Copy the material below verbatim from the line with "在俄國駐日內瓦代表團發布上述消息之際，莫斯科" to the line with "Etik ve İtibar Etik ve İtibar", both lines included, omitting pictures and every line outside that range.

----

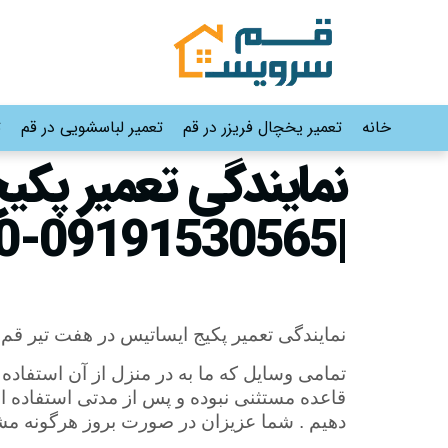
خانه
تعمیر یخچال فریزر در قم
تعمیر لباسشویی در قم
ت
نمایندگی تعمیر پکی
|09191530565-02536645610
نمایندگی تعمیر پکیج ایساتیس در هفت تیر قم
تمامی وسایل که ما به در منزل از آن استفاد
قاعده مستثنی نبوده و پس از مدتی استفاده ا
دهیم . شما عزیزان در صورت بروز هرگونه مش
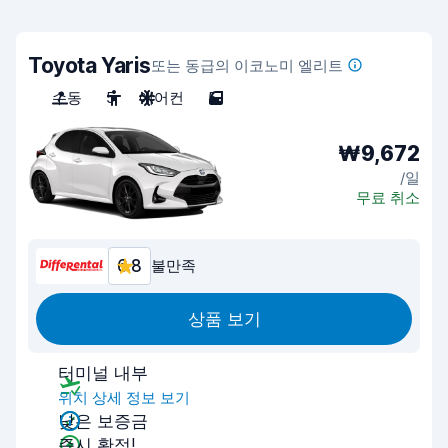
Toyota Yaris
또는 동급의 이코노미 엘리트
수동
5
에어컨
5
₩9,672
/일
무료 취소
6.8
불만족
상품 보기
터미널 내부
위치 상세 정보 보기
낮은 보증금
즉시 확정!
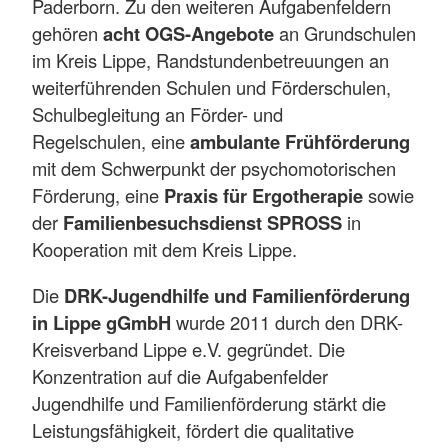
Paderborn. Zu den weiteren Aufgabenfeldern
gehören
acht OGS-Angebote
an Grundschulen
im Kreis Lippe, Randstundenbetreuungen an
weiterführenden Schulen und Förderschulen,
Schulbegleitung an Förder- und
Regelschulen, eine
ambulante Frühförderung
mit dem Schwerpunkt der psychomotorischen
Förderung, eine
Praxis für Ergotherapie
sowie
der
Familienbesuchsdienst SPROSS
in
Kooperation mit dem Kreis Lippe.
Die
DRK-Jugendhilfe und Familienförderung
in Lippe gGmbH
wurde 2011 durch den DRK-
Kreisverband Lippe e.V. gegründet. Die
Konzentration auf die Aufgabenfelder
Jugendhilfe und Familienförderung stärkt die
Leistungsfähigkeit, fördert die qualitative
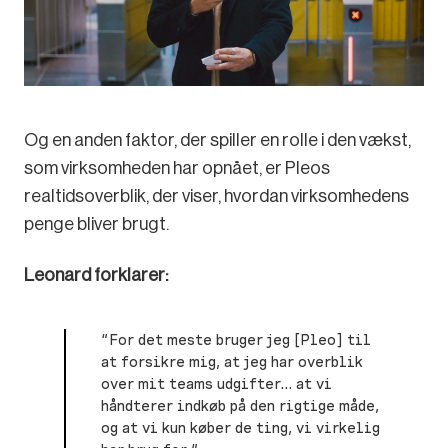
Og en anden faktor, der spiller en rolle i den vækst,
som virksomheden har opnået, er Pleos
realtidsoverblik, der viser, hvordan virksomhedens
penge bliver brugt.
Leonard forklarer:
“For det meste bruger jeg [Pleo] til
at forsikre mig, at jeg har overblik
over mit teams udgifter… at vi
håndterer indkøb på den rigtige måde,
og at vi kun køber de ting, vi virkelig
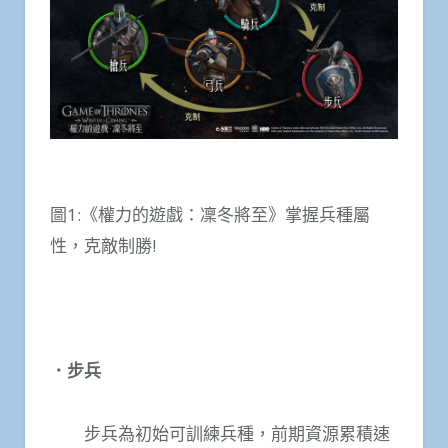
圖1:《權力的遊戲：凜冬將至》掌握兵種屬
性，克敵制勝!
．步兵
步兵為初始可訓練兵種，前期資源累積速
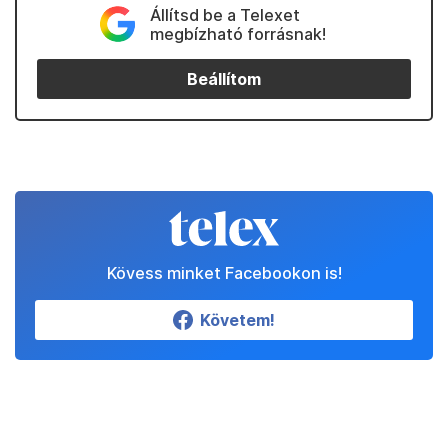
Állítsd be a Telexet
megbízható forrásnak!
Beállítom
Kövess minket Facebookon is!
Követem!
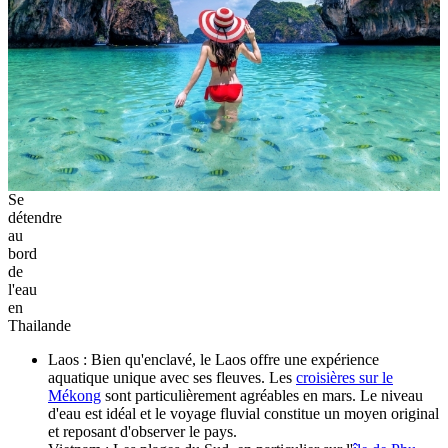
Se
détendre
au
bord
de
l'eau
en
Thailande
Laos : Bien qu'enclavé, le Laos offre une expérience
aquatique unique avec ses fleuves. Les
croisières sur le
Mékong
sont particulièrement agréables en mars. Le niveau
d'eau est idéal et le voyage fluvial constitue un moyen original
et reposant d'observer le pays.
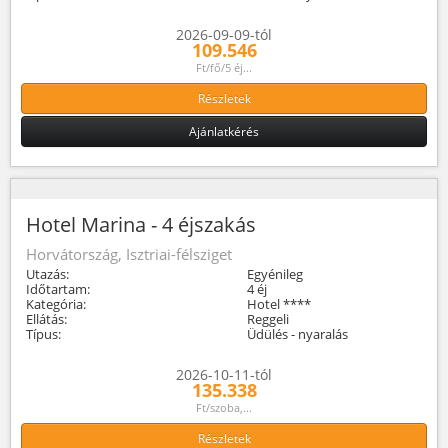
2026-09-09-tól
109.546
Ft/fő/5 éj...
Részletek
Ajánlatkérés
Hotel Marina - 4 éjszakás
Horvátország, Isztriai-félsziget
Utazás:
Egyénileg
Időtartam:
4 éj
Kategória:
Hotel ****
Ellátás:
Reggeli
Típus:
Üdülés - nyaralás
2026-10-11-tól
135.338
Ft/szoba,...
Részletek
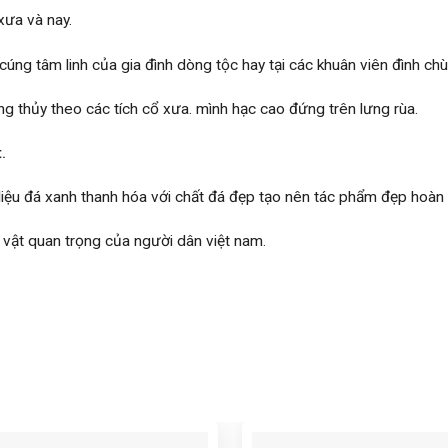
xưa và nay.
úng tâm linh của gia đình dòng tộc hay tại các khuân viên đình chù
 thủy theo các tích cổ xưa. mình hạc cao đứng trên lưng rùa.
.
ệu đá xanh thanh hóa với chất đá đẹp tạo nên tác phẩm đẹp hoàn 
h vật quan trọng của người dân việt nam.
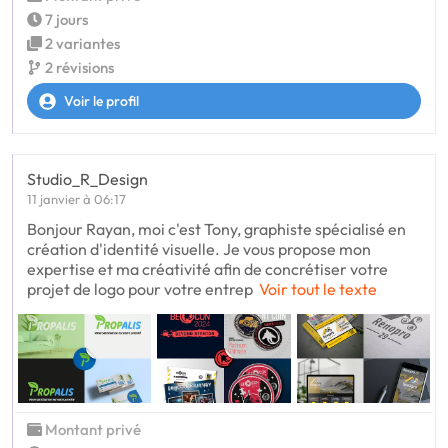
7 jours
2 variantes
2 révisions
Voir le profil
Studio_R_Design
11 janvier à 06:17
Bonjour Rayan, moi c'est Tony, graphiste spécialisé en
création d'identité visuelle. Je vous propose mon
expertise et ma créativité afin de concrétiser votre
projet de logo pour votre entrep
Voir tout le texte
Montant privé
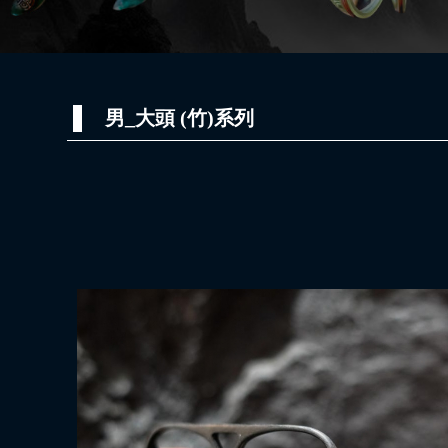
男_大頭 (竹)系列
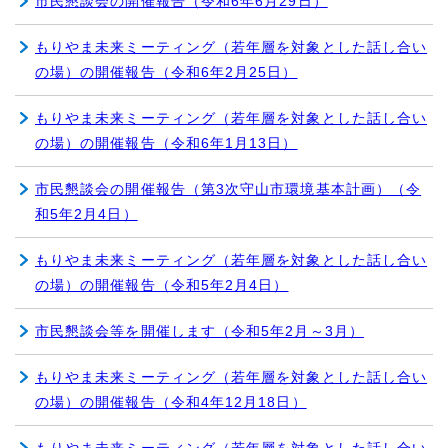
市民懇談会の開催報告（令和6年6月29日）
もりやま未来ミーティング（若年層を対象とした話し合い
の場）の開催報告（令和6年2月25日）
もりやま未来ミーティング（若年層を対象とした話し合い
の場）の開催報告（令和6年1月13日）
市民懇談会の開催報告（第3次守山市環境基本計画）（令
和5年2月4日）
もりやま未来ミーティング（若年層を対象とした話し合い
の場）の開催報告（令和5年2月4日）
市民懇談会等を開催します（令和5年2月～3月）
もりやま未来ミーティング（若年層を対象とした話し合い
の場）の開催報告（令和4年12月18日）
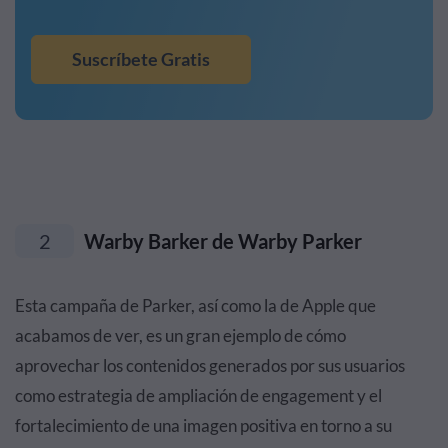
Suscríbete Gratis
2
Warby Barker de Warby Parker
Esta campaña de Parker, así como la de Apple que
acabamos de ver, es un gran ejemplo de cómo
aprovechar los contenidos generados por sus usuarios
como estrategia de ampliación de engagement y el
fortalecimiento de una imagen positiva en torno a su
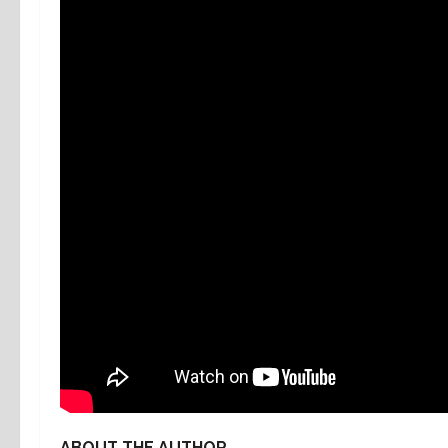
ABOUT THE AUTHOR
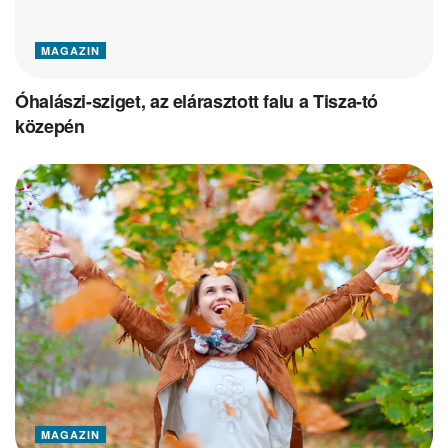
MAGAZIN
Óhalászi-sziget, az elárasztott falu a Tisza-tó
közepén
MAGAZIN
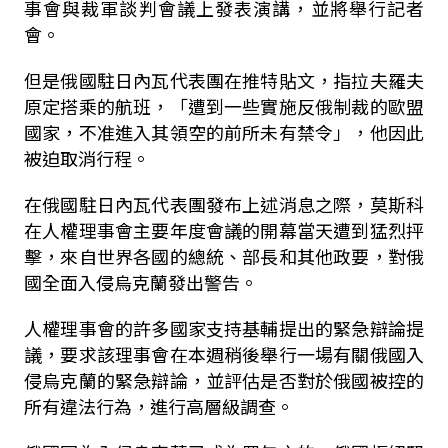
事會與裁軍談判會議上發表演講，並將舉行記者
會。
但是俄國駐日內瓦代表團在推特貼文，指拉夫羅夫
原定搭乘的航班，「遭到一些實施反俄制裁的歐盟
國家，不准進入其領空的前所未有禁令」，他因此
被迫取消行程。
在俄國駐日內瓦代表團發布上述消息之際，莫斯科
在人權理事會主要年度會議的開幕當天遭到猛烈抨
擊，來自世界各國的總統、部長和其他政要，對俄
國全面入侵烏克蘭發出警告。
人權理事會的許多國家支持基輔提出的緊急辯論提
議，要求該理事會在本週稍後舉行一場有關俄國入
侵烏克蘭的緊急辯論，並評估是否對於俄國被控的
所有違法行為，進行高層級調查。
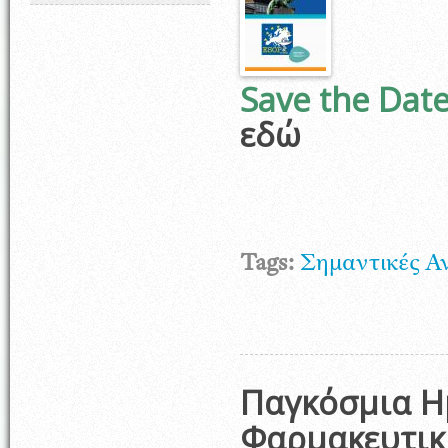
Save the Date
εδώ
Tags:
Σημαντικές Α
Παγκόσμια Η
Φαρμακευτικ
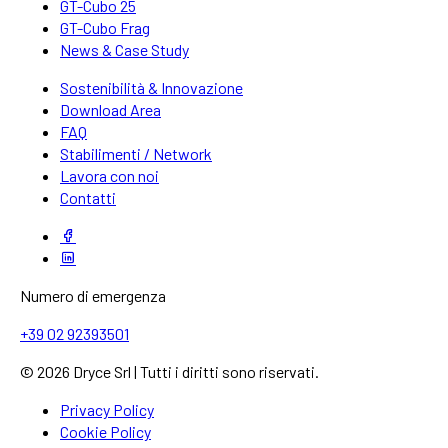
GT-Cubo 25
GT-Cubo Frag
News & Case Study
Sostenibilità & Innovazione
Download Area
FAQ
Stabilimenti / Network
Lavora con noi
Contatti
Numero di emergenza
+39 02 92393501
© 2026 Dryce Srl | Tutti i diritti sono riservati.
Privacy Policy
Cookie Policy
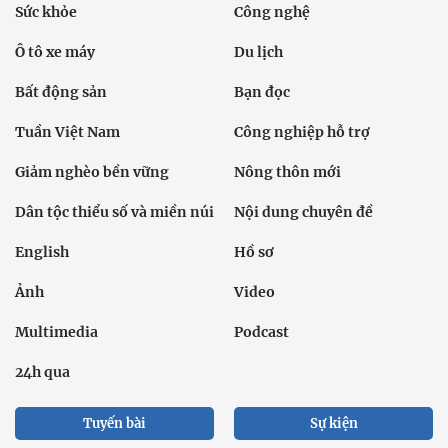
Sức khỏe
Công nghệ
Ô tô xe máy
Du lịch
Bất động sản
Bạn đọc
Tuần Việt Nam
Công nghiệp hỗ trợ
Giảm nghèo bền vững
Nông thôn mới
Dân tộc thiểu số và miền núi
Nội dung chuyên đề
English
Hồ sơ
Ảnh
Video
Multimedia
Podcast
24h qua
Tuyến bài
Sự kiện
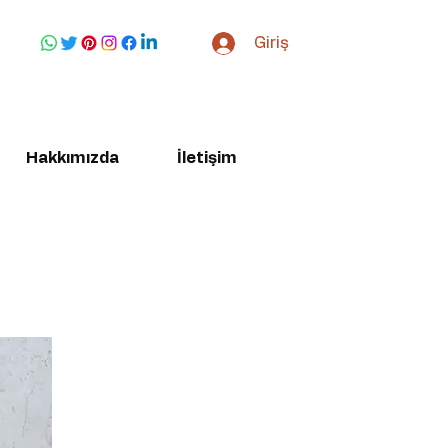
Giriş
Hakkımızda
İletişim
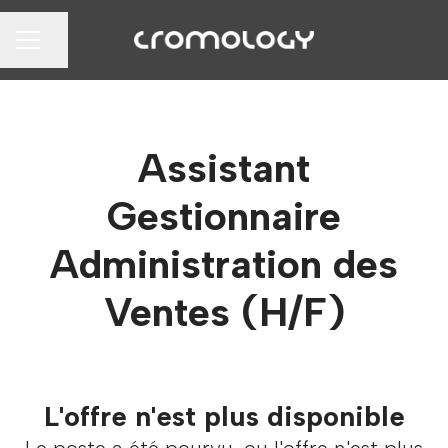
Partager la page
MENU CARRIÈRE
Assistant
Gestionnaire
Administration des
Ventes (H/F)
L'offre n'est plus disponible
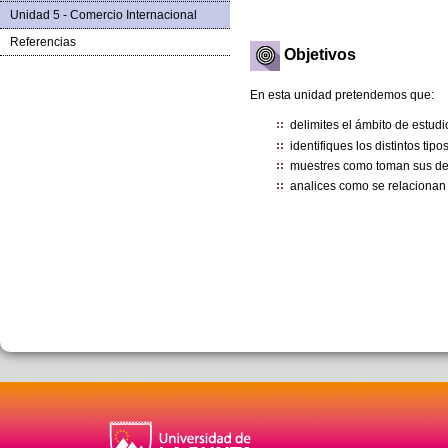
Unidad 5 - Comercio Internacional
Referencias
Objetivos
En esta unidad pretendemos que:
delimites el ámbito de estud
identifiques los distintos t
muestres como toman sus de
analices como se relacionan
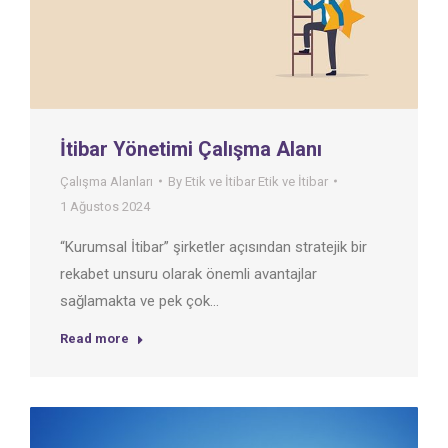
İtibar Yönetimi Çalışma Alanı
Çalışma Alanları
By
Etik ve İtibar Etik ve İtibar
1 Ağustos 2024
“Kurumsal İtibar” şirketler açısından stratejik bir
rekabet unsuru olarak önemli avantajlar
sağlamakta ve pek çok…
Read more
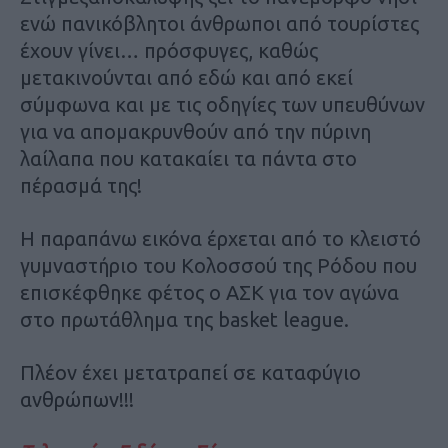
ενώ πανικόβλητοι άνθρωποι από τουρίστες
έχουν γίνει… πρόσφυγες, καθώς
μετακινούνται από εδώ και από εκεί
σύμφωνα και με τις οδηγίες των υπευθύνων
για να απομακρυνθούν από την πύρινη
λαίλαπα που κατακαίει τα πάντα στο
πέρασμά της!
Η παραπάνω εικόνα έρχεται από το κλειστό
γυμναστήριο του Κολοσσού της Ρόδου που
επισκέφθηκε φέτος ο ΑΣΚ για τον αγώνα
στο πρωτάθλημα της basket league.
Πλέον έχει μετατραπεί σε καταφύγιο
ανθρώπων!!!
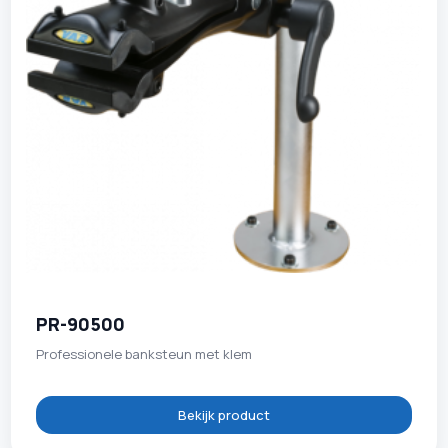
PR-90500
Professionele banksteun met klem
Bekijk product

----

**YOUR SOLUTION:**
在俄國駐日內瓦代表團發布上述消息之際，莫斯科
在人權理事會主要年度會議的開幕當天遭到猛烈抨
擊，來自世界各國的總統、部長和其他政要，對俄
國全面入侵烏克蘭發出警告。
人權理事會的許多國家支持基輔提出的緊急辯論提
議，要求該理事會在本週稍後舉行一場有關俄國入
侵烏克蘭的緊急辯論，並評估是否對於俄國被控的
所有違法行為，進行高層級調查。
Save the Date
εδώ
Tags:
Σημαντικές Α
Παγκόσμια Η
Φαρμακευτικ
GT-Cubo 25
GT-Cubo Frag
News & Case Study
Sostenibilità & Innovazione
Download Area
FAQ
Stabilimenti / Network
Lavora con noi
Contatti
Numero di emergenza
+39 02 92393501
© 2026 Dryce Srl | Tutti i diritti sono riservati.
Privacy Policy
Cookie Policy
Sức khỏe
Công nghệ
Ô tô xe máy
Du lịch
Bất động sản
Bạn đọc
Tuần Việt Nam
Công nghiệp hỗ trợ
Giảm nghèo bền vững
Nông thôn mới
Dân tộc thiểu số và miền núi
Nội dung chuyên đề
English
Hồ sơ
Ảnh
Video
Multimedia
Podcast
24h qua
Tuyến bài
Sự kiện
Giriş
Hakkımızda
İletişim
Partager la page
MENU CARRIÈRE
Assistant
Gestionnaire
Administration des
Ventes (H/F)
L'offre n'est plus disponible
Unidad 5 - Comercio Internacional
Referencias
Objetivos
En esta unidad pretendemos que:
delimites el ámbito de estud
identifiques los distintos t
muestres como toman sus de
analices como se relacionan
İtibar Yönetimi Çalışma Alanı
Çalışma Alanları
By
Etik ve İtibar Etik ve İtibar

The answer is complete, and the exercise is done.